Limitations of the Zhang et al paper include the retrospective nature of the data, emphasizing safety, but not providing details regarding antitumor response among those with our without antiviral therapy. Nor was there data regarding the need for corticosteroids for CPI toxicity management among either group. Additionally, there was no quantitation of viral DNA among those already receiving antiviral prophylaxis (simply called detectable). These questions will need to be answered in prospective evaluations.

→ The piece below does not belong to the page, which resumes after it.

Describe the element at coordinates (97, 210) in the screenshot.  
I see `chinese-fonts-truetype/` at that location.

Currently, there is enthusiasm for further evaluation of CPI therapy in patients with HCC, due to early reports of responsiveness to anti-PD-1 treatment. Prospective clinical trials are ongoing, in which chronic hepatitis viral carriers are required to receive antiviral therapy. In these trials, patients with HCC are routinely screened for viral markers which are utilized to monitor the course of treatment as well as the effectiveness of antiviral therapy.8 9 These trials will provide important prospective data on management of virally infected patients receiving CPIs. However, another important observation from the Zhang report is that the majority of patients described with positive HBV antigen undergoing PD-1 inhibition therapy had cancer diagnoses other than HCC, including nasopharyngeal, melanoma, and non-small cell lung cancer, among others. The approach in Asia is to screen all cancer patients, regardless of diagnosis, for hepatitis virus infection, given the known high prevalence. This practice remains a question in other parts of the world, although viral screening prior to anti-CD20 therapy has become more common in the West.

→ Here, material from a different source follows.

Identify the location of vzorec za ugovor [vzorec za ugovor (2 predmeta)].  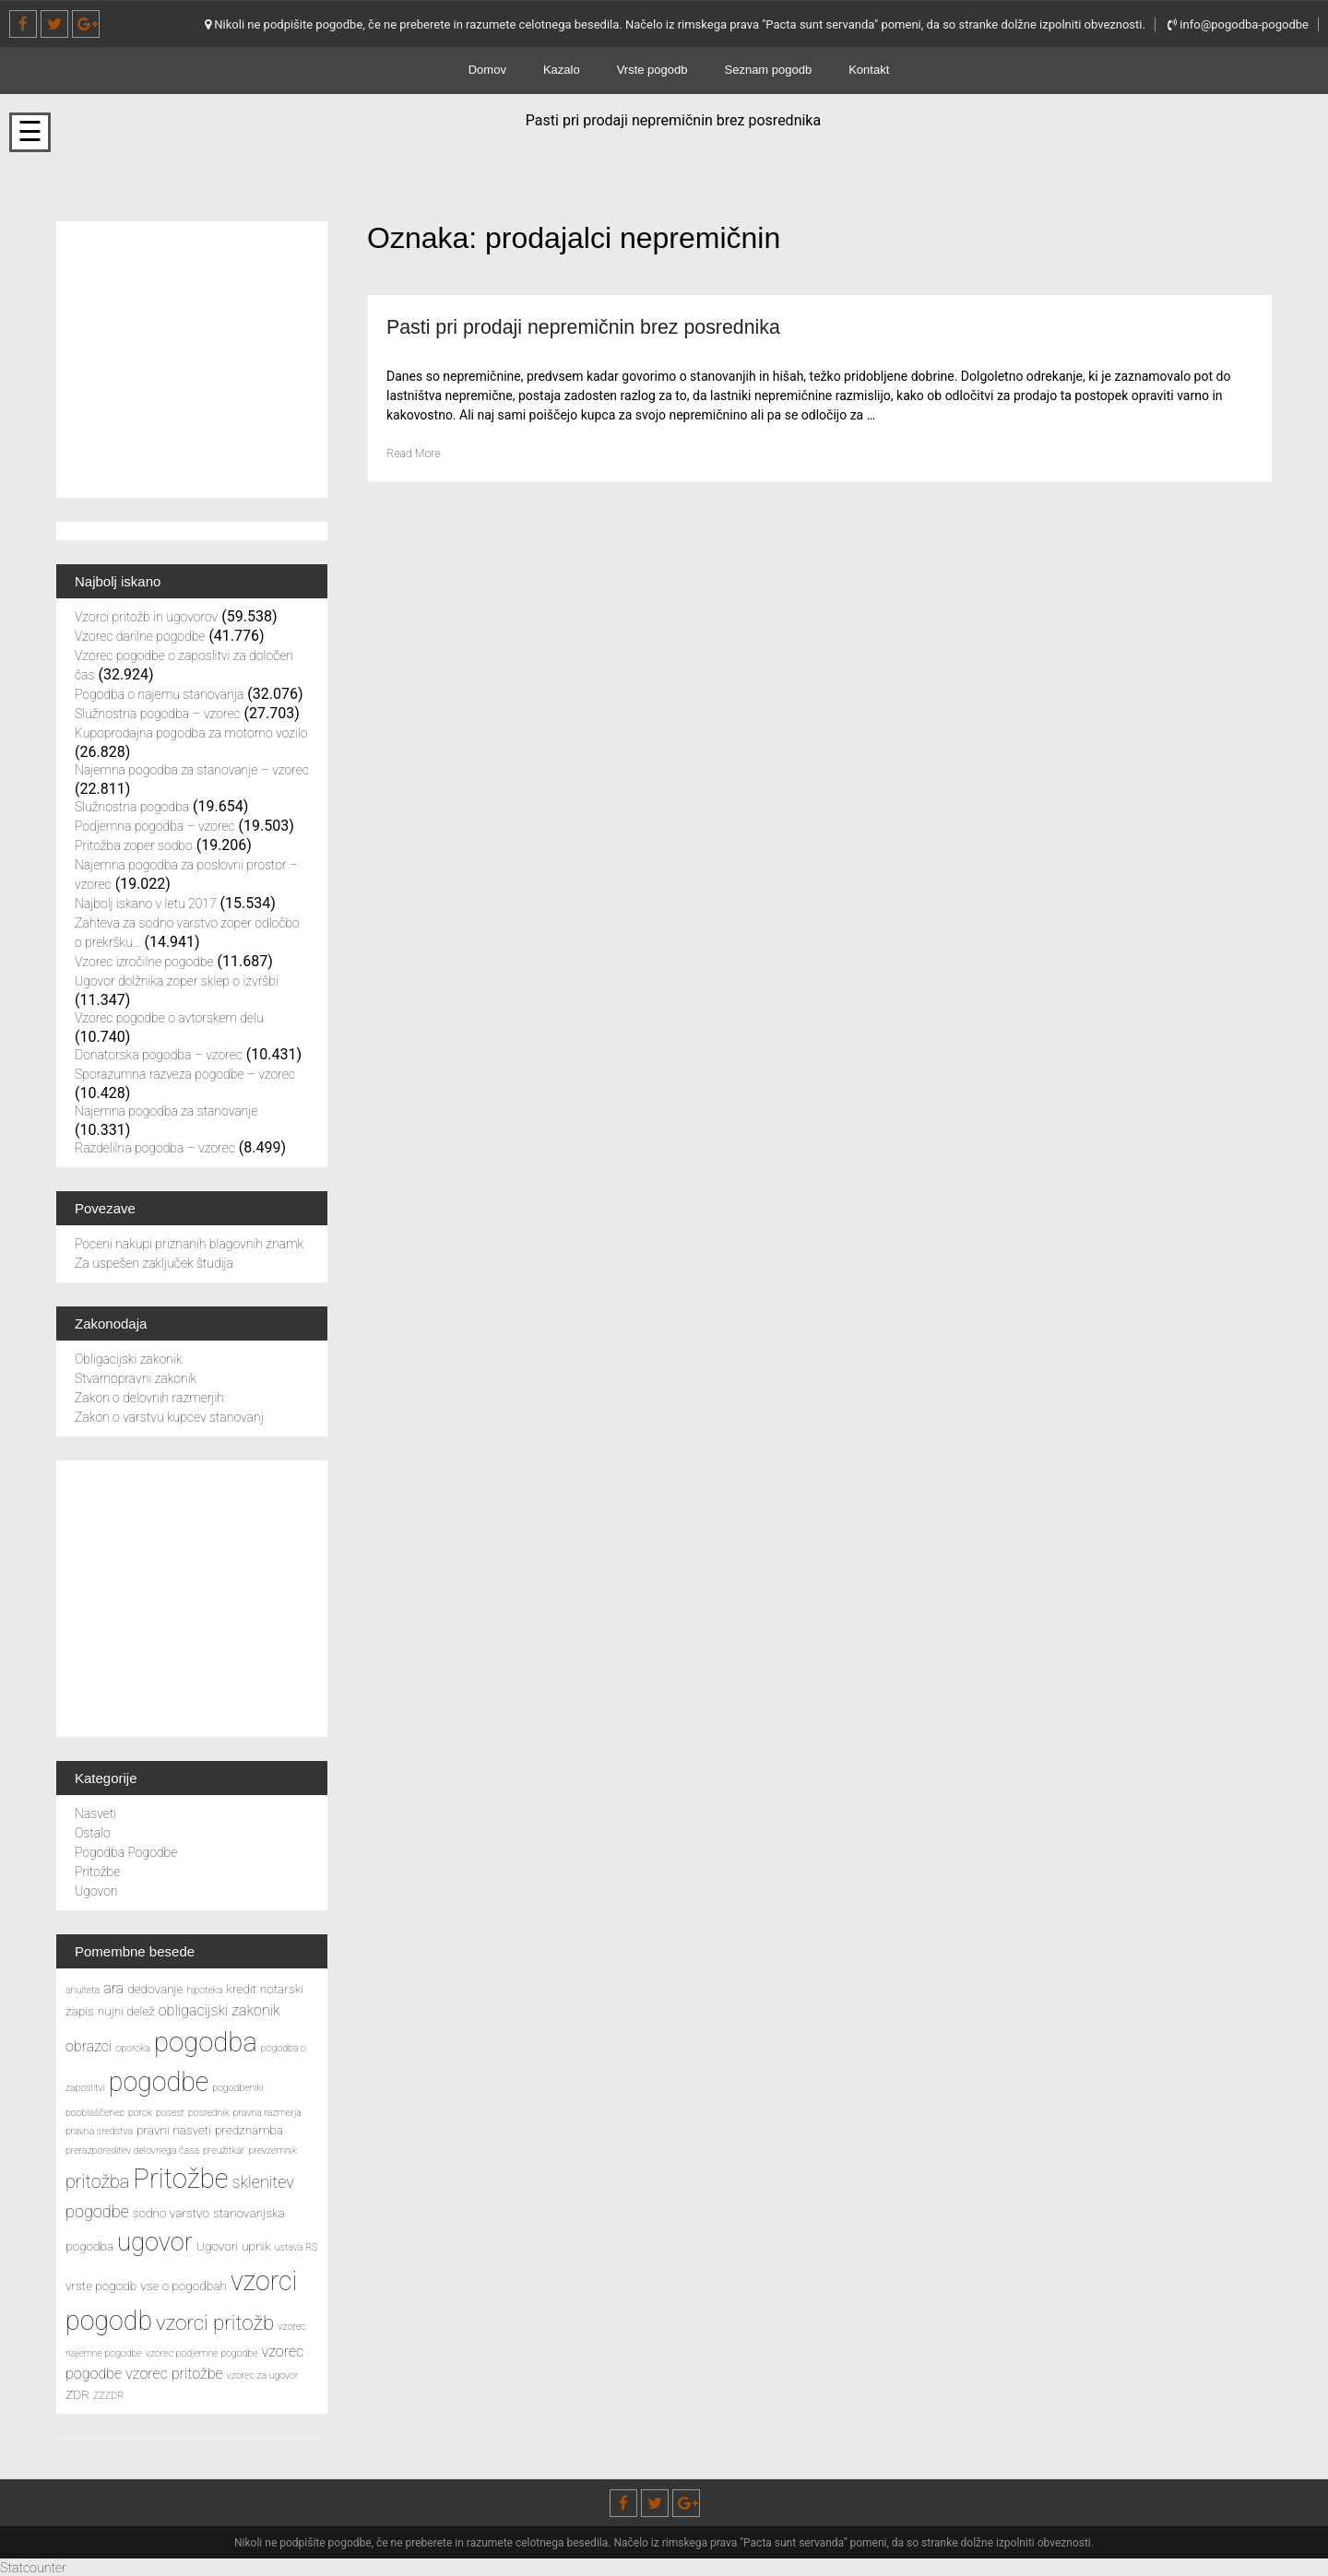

A recent study of more than 3000 newly diagnosed cancer patients undergoing treatment at nine academic and nine community oncology institutions affiliated with the US Southwest Oncology Group Cancer Research network reported on the prevalence of HBV, hepatitis C virus (HCV), and HIV infection among persons newly diagnosed with cancer.10 As noted in this report, currently, in the US universal hepatitis viral screening is not routine in oncology practice. However, among the screened patients, the observed rate of prior HBV infection was 6.5% and chronic HBV was 0.6%. The observed rate of prior HCV infection was 2.4%. Importantly, eight patients with chronic HBV and 22 patients with HCV were newly diagnosed in this study. Additionally, four patients with HBV and 23 patients with HCV had no identifiable risk factors for viral infection. The authors conclude that in view of their study defining a level of unawareness of prior viral infection at the time of cancer diagnosis, screening for HBV and HCV may be warranted

In summary, Zhang et al demonstrates that antiviral therapy and careful viral monitoring allows safe administration of CPIs to HBV infected cancer patients and demonstrates a management approach that is readily adoptable both in Asia and in the West.7 Additionally, Ramsey et al demonstrate that screening for high risk patients as defined in the recent ASCO clinical opinion report5 is potentially a cost effective approach in the West, yielding new viral carrier diagnoses in asymptomatic cancer patients.10 This is particularly relevant given the increasing utilization of CPIs in patients with a broad range of cancer diagnoses.